駐日インド大使殿
人類愛善会 会長廣瀬静水
貴国の核実験に対する抗議の声明書送付について
人類愛善会は、人類は「本来兄弟同胞であり、一心同体である」との理念にもとづき「人種、国家、宗教等あらゆる障壁を超越して、世界平和の理想実現を期する」文化・思想団体であります。
この度の、貴国の核実験の強行に関しましては、人類の悲願であり、また私どもの日頃からの念願であります、恒久平和世界実現への大きな期待を裏切るものであり、別紙の通り断固抗議するものであります。
どうぞこの後は、全人類の期待を裏切ることのないよう、本国政府に働きかけ、一日も早く、お互いが殺し合い傷つけあう戦争を前提とした、核実験が繰り返されないよう、心からお願い申し上げます。
国際世論の強い反対を無視して貴国は相次ぐ地下核実験を強行しました。
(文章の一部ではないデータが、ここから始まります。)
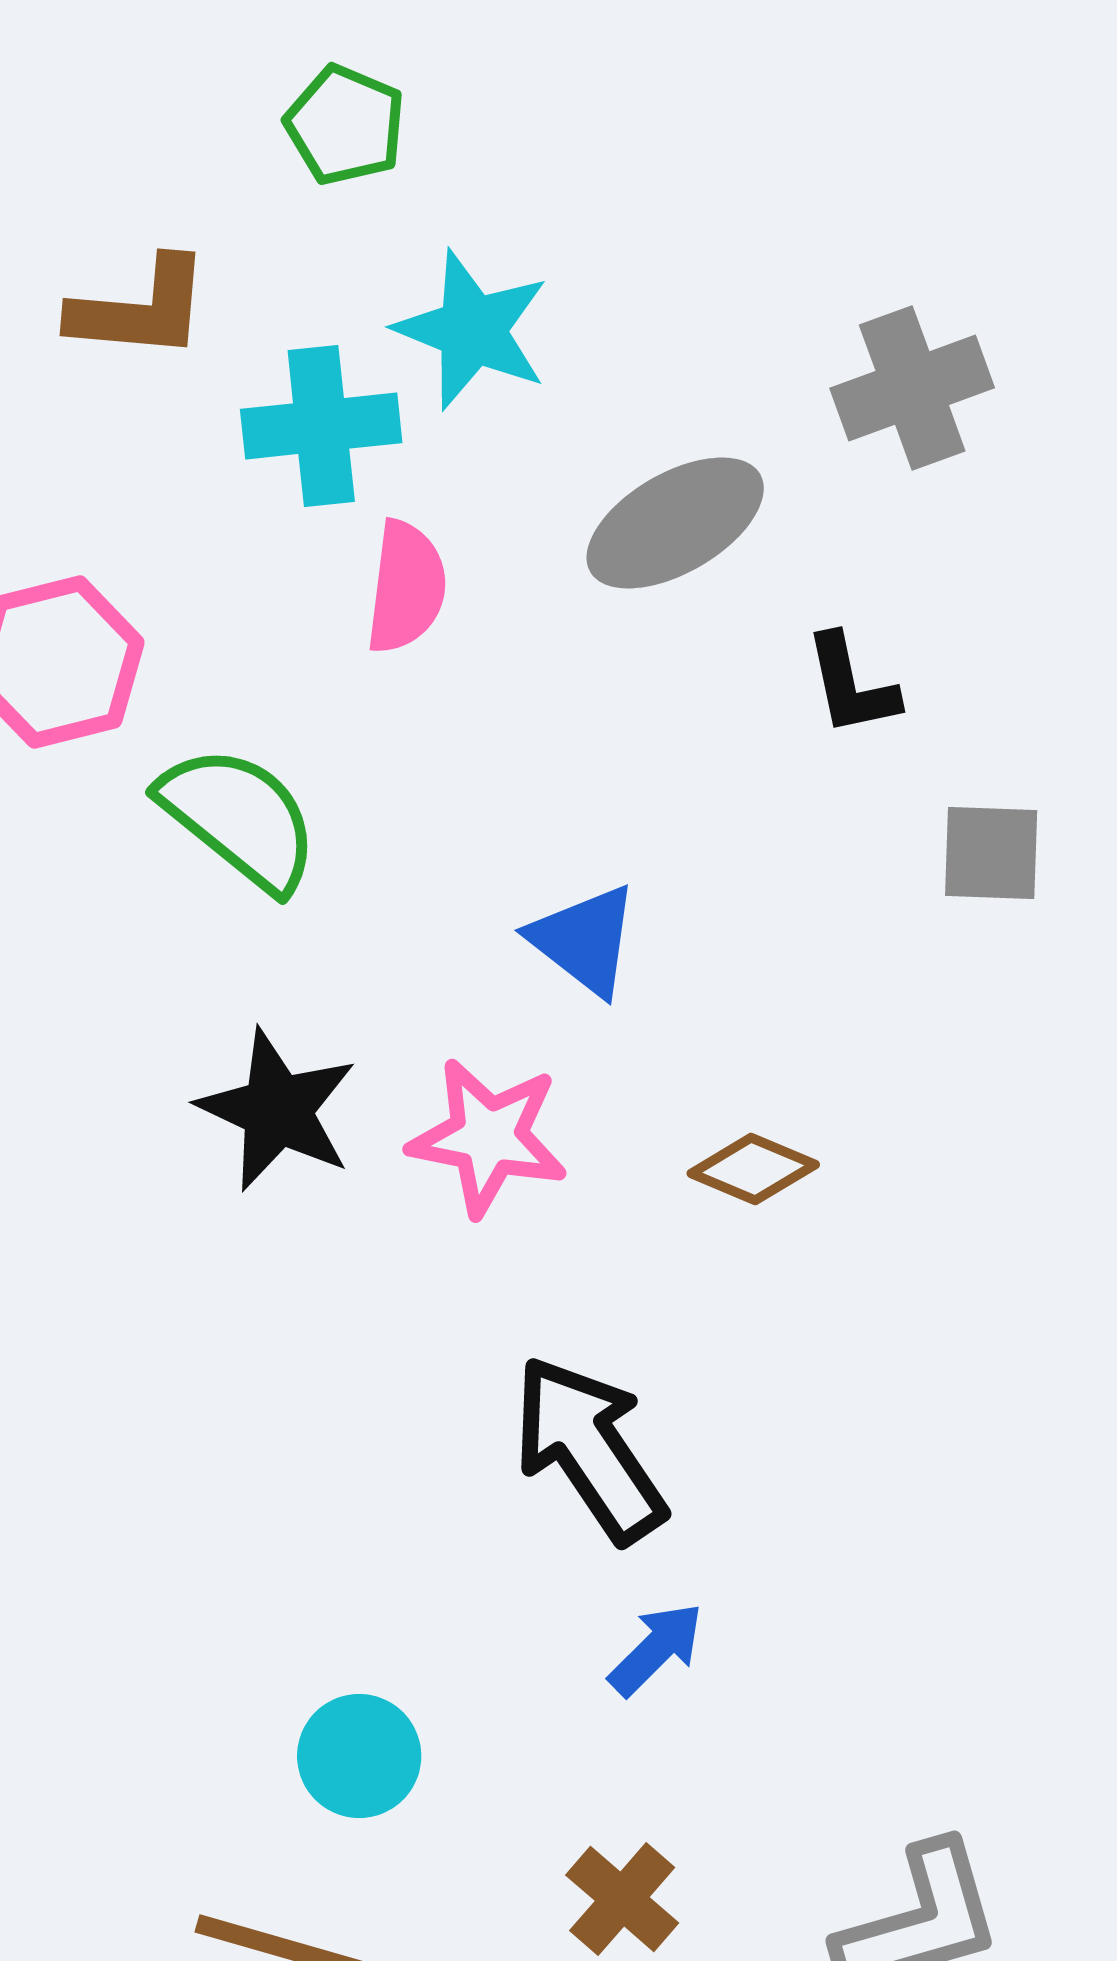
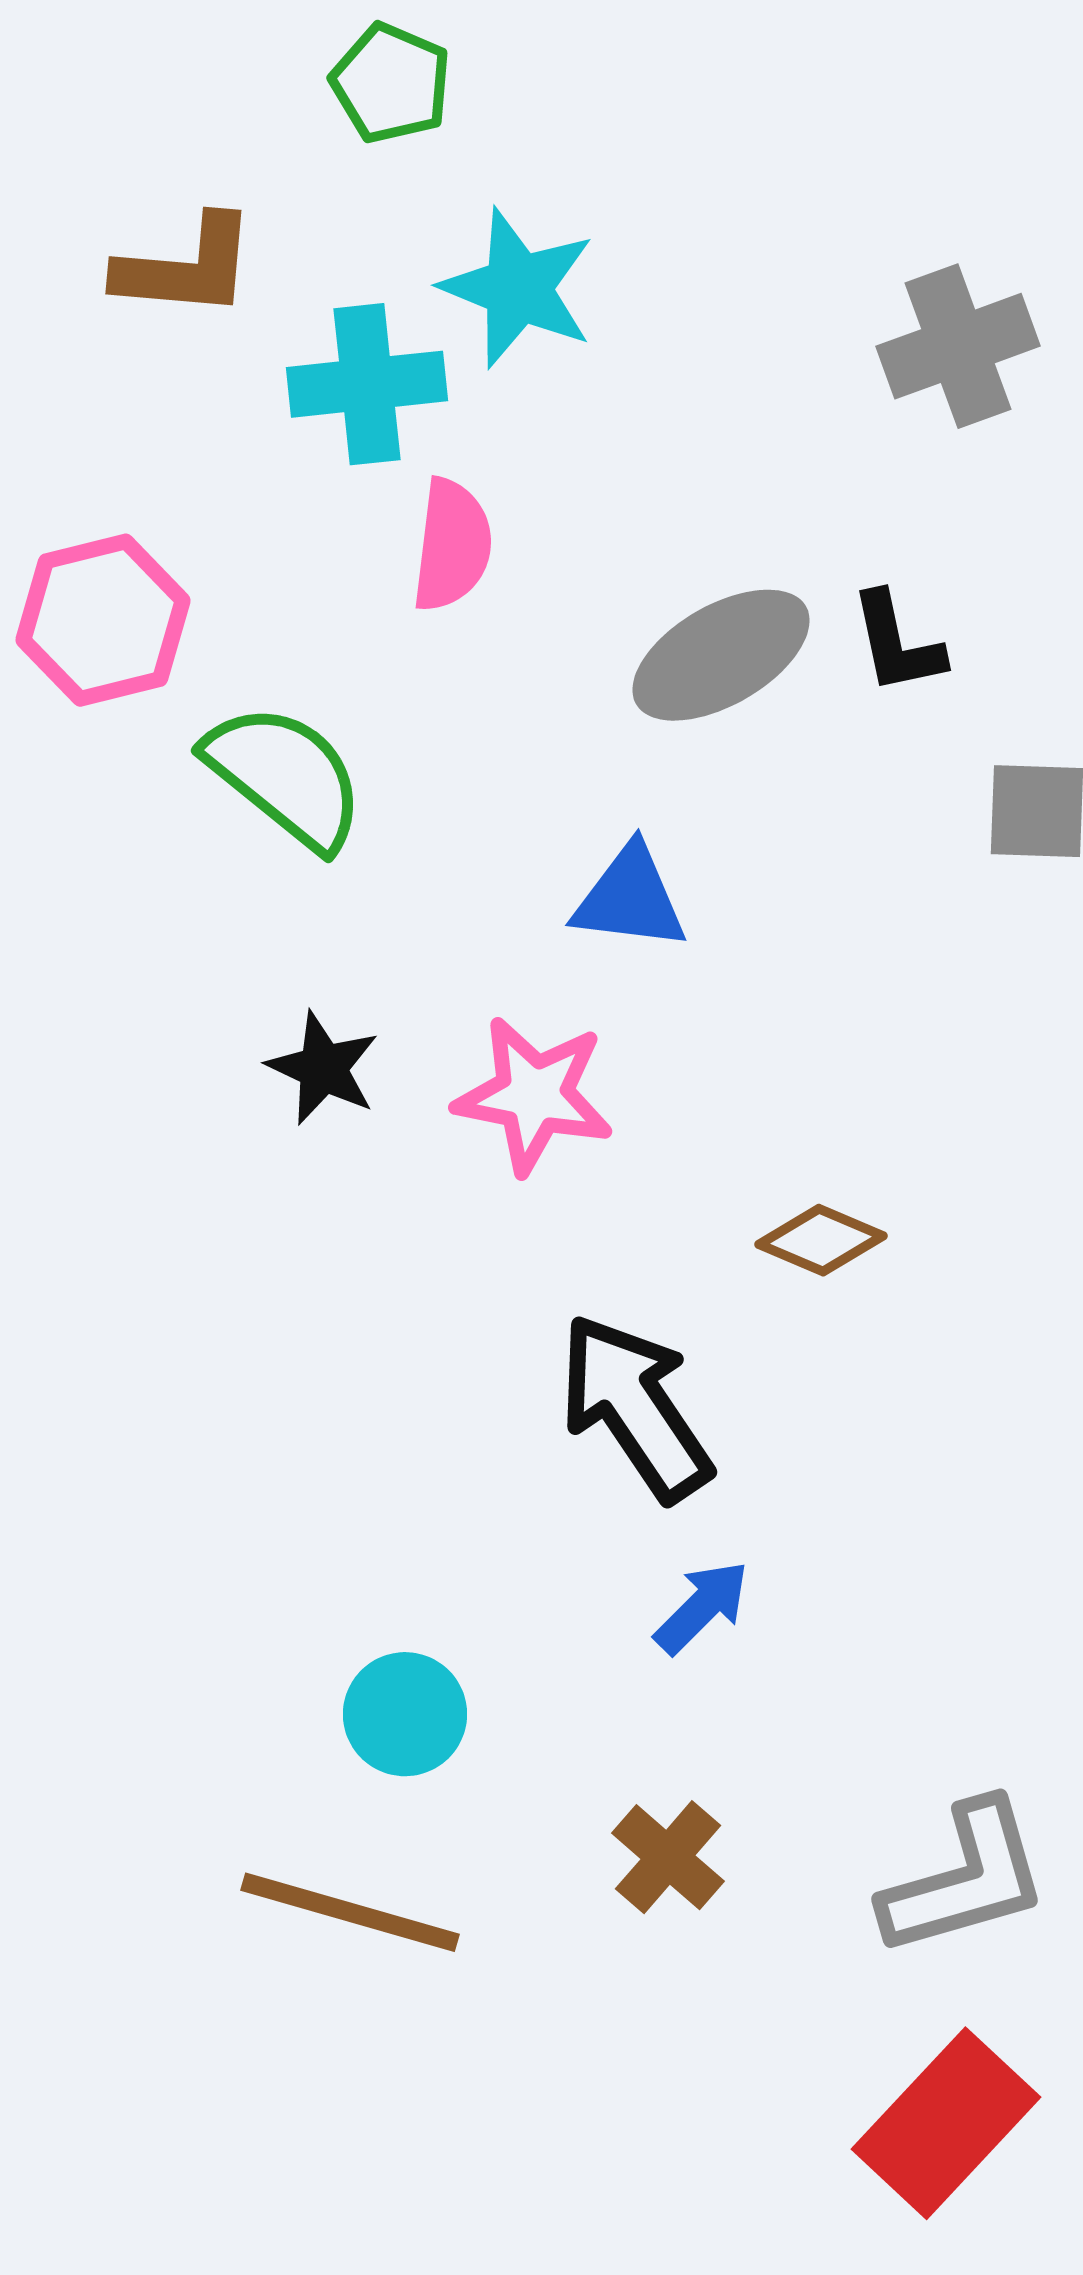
gray ellipse: (675, 523) -> (721, 655), moved
blue triangle: (584, 940) -> (630, 898), turned -31
black star: (277, 1110) -> (323, 1068), size x0.7
brown diamond: (753, 1169) -> (821, 1240), moved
世界唯一の被爆国日本の中で、反対運動の最先端に立って国際世論を起こし、核廃絶を求め続けている本会は、この度の貴国の行為に対し、衷心から遺憾の意を表し強く抗議致します。
本会の抗議は、核の実験・製造・使用は、神仏のみ心に背き、地球を汚染しひいては人類を破滅に陥れる動因となることが明らかだからであります。
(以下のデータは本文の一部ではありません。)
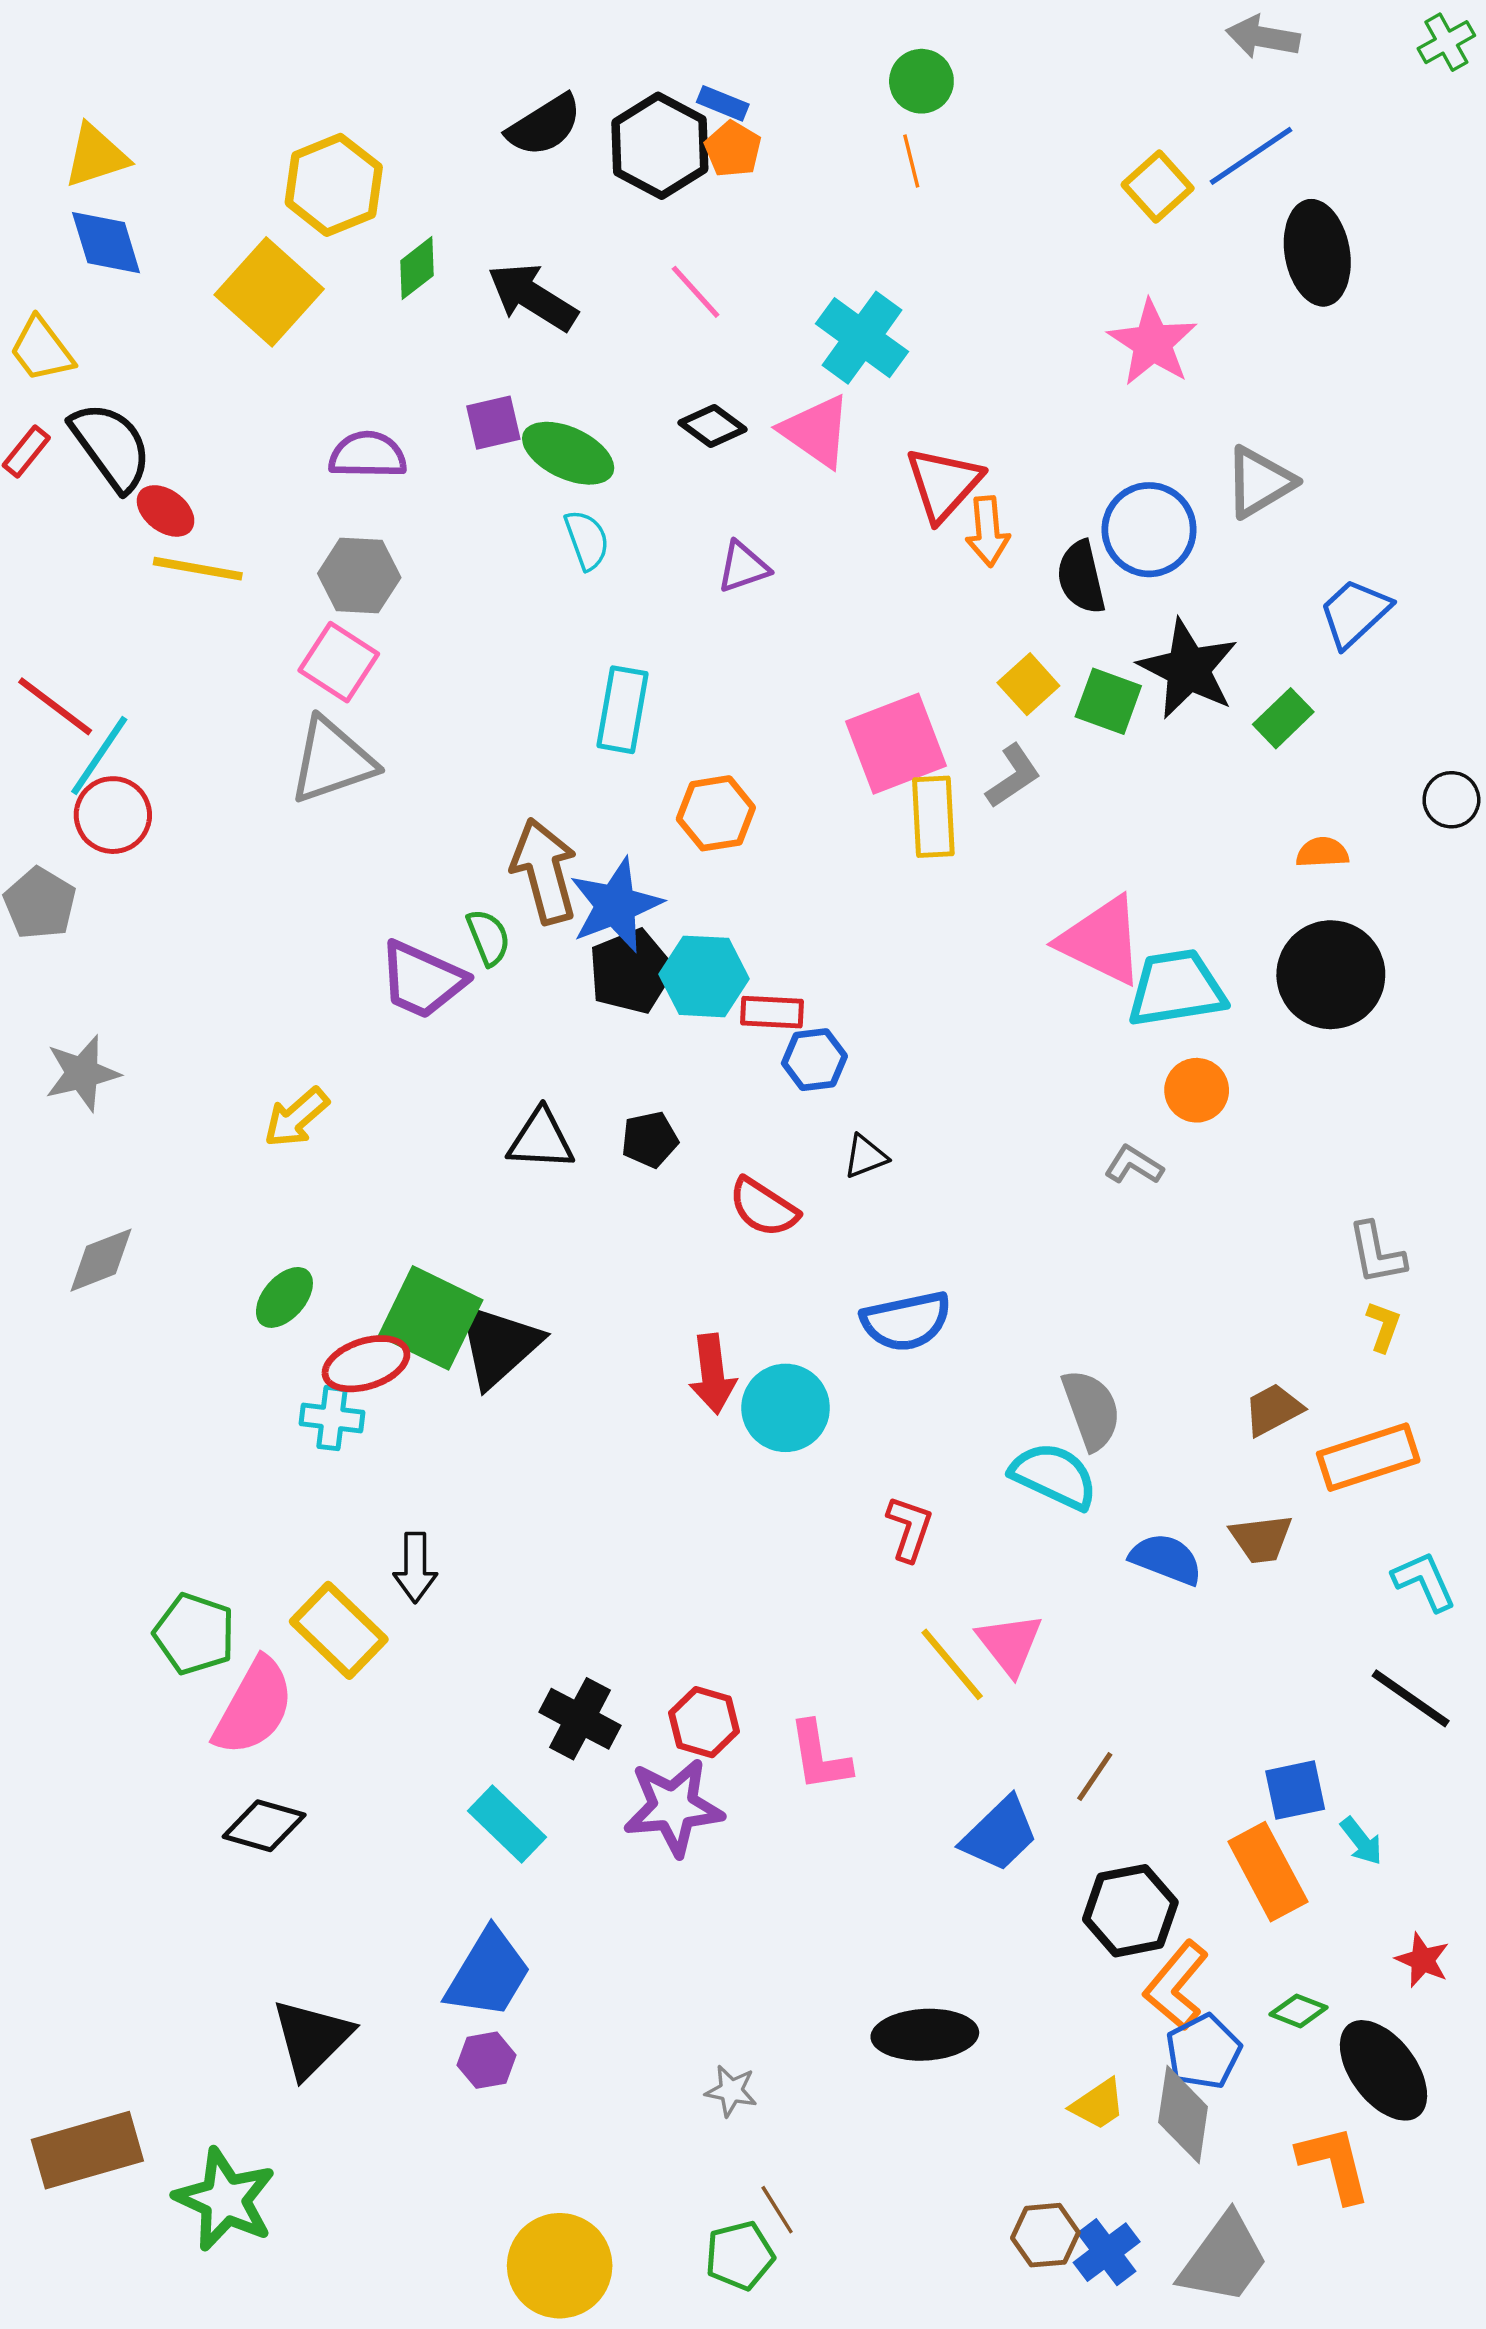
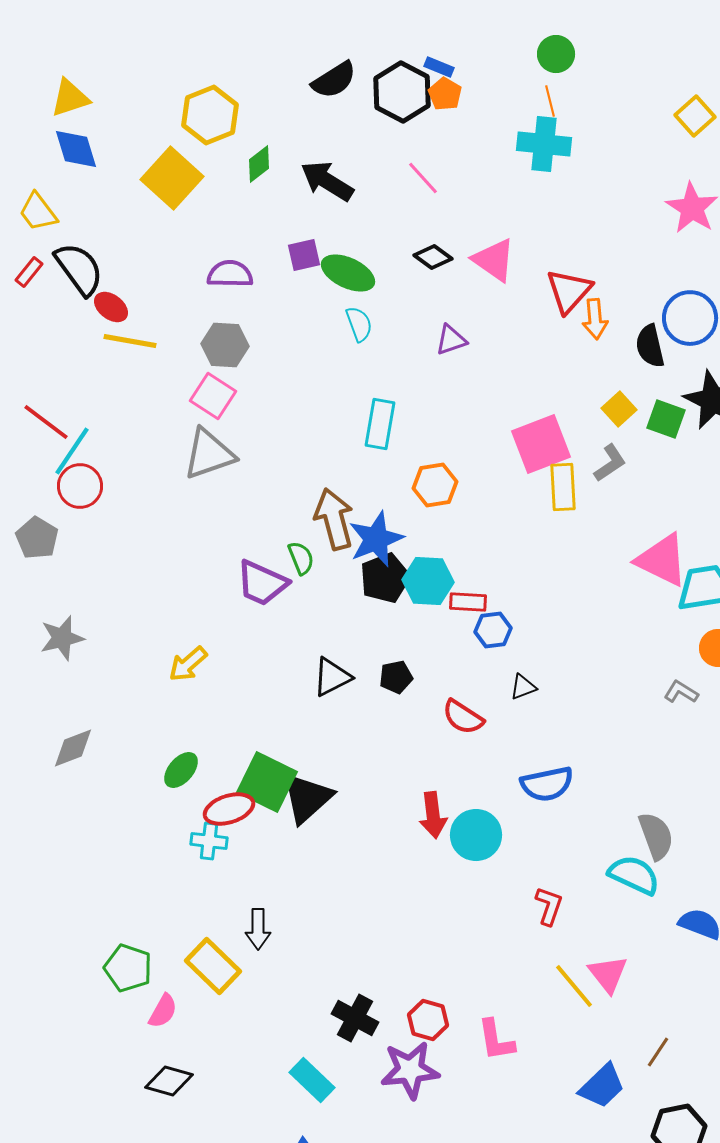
cyan cross: (862, 338) -> (544, 144), moved, turned -30
black triangle: (541, 1139) -> (332, 677), turned -30
pink semicircle: (254, 1707) -> (163, 1011), size x0.6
貴国の相次ぐ地下核実験は、国際的に高まりつつある核軍縮に向けての動きを停滞させるのみならず、包括的核実験禁止条約〈CTBT〉を危機にさらすものであり、再び核軍拡競争を激化させる契機となりかねず、まことに遺憾な事と言わざるを得ません。
核保有国は、核不拡散条約〈NPT〉で定められている核軍縮に誠実に努力する義務を果たしていないとの貴国の主張は理解できます。しかし、核兵器は絶対悪であり、人類と共存することはできません。いかなる理由があろうと、貴国の今回の核実験は絶対に容認できず、強く抗議するものです。
貴国は、独立の父マハトマ・ガンジー翁の「非暴力主義」に立脚して、核兵器の開発を中止し、地球上から核兵器を廃絶し、世界恒久平和を実現するために先導的な役割を果たされるよう要請致します。